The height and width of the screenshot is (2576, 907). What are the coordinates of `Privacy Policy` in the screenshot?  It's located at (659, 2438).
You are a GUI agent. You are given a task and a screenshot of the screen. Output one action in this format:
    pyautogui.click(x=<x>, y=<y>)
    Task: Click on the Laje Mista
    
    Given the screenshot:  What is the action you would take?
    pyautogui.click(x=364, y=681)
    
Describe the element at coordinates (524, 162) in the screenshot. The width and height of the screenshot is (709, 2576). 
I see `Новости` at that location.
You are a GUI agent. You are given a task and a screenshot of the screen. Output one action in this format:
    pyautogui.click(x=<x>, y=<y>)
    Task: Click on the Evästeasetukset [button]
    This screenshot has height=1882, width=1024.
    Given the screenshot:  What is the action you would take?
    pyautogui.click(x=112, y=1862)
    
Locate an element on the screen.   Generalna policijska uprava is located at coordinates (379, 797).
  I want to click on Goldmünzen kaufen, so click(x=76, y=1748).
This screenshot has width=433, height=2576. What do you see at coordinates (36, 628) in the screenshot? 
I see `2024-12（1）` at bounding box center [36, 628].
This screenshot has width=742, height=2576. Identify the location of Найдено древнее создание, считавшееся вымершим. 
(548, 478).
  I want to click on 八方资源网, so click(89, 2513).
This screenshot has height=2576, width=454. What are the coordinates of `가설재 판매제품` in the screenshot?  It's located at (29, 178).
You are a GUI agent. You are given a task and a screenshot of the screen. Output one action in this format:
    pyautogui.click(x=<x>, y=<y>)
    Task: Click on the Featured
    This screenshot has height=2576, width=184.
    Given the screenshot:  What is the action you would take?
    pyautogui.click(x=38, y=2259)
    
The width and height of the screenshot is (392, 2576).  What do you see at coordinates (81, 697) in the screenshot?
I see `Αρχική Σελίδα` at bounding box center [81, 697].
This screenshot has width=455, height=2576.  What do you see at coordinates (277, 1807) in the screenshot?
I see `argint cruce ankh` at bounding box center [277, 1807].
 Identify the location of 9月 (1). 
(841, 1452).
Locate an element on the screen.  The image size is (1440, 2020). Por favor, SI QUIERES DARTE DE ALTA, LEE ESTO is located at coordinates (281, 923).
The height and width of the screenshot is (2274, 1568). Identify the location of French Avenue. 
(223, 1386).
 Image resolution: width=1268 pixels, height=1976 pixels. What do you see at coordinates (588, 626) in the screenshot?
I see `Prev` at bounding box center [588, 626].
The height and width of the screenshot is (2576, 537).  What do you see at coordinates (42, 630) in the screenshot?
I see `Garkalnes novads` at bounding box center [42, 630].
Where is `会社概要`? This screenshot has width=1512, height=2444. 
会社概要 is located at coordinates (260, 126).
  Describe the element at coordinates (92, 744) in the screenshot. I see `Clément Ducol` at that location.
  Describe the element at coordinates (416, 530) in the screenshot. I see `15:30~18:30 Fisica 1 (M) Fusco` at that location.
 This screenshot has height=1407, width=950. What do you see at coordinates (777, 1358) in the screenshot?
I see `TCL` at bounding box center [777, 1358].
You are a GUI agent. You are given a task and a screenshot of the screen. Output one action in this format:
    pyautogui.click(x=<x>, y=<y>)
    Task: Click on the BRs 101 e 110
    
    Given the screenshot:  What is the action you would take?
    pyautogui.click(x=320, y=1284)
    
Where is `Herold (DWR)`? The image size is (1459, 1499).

- _Task to carry out_
Return every line from the entries above that contains the word "size".

- _Completed task_
Locate an element on the screen.  The image size is (1440, 2020). Por favor, SI QUIERES DARTE DE ALTA, LEE ESTO is located at coordinates (281, 923).
Where is `Herold (DWR)`? The image size is (1459, 1499).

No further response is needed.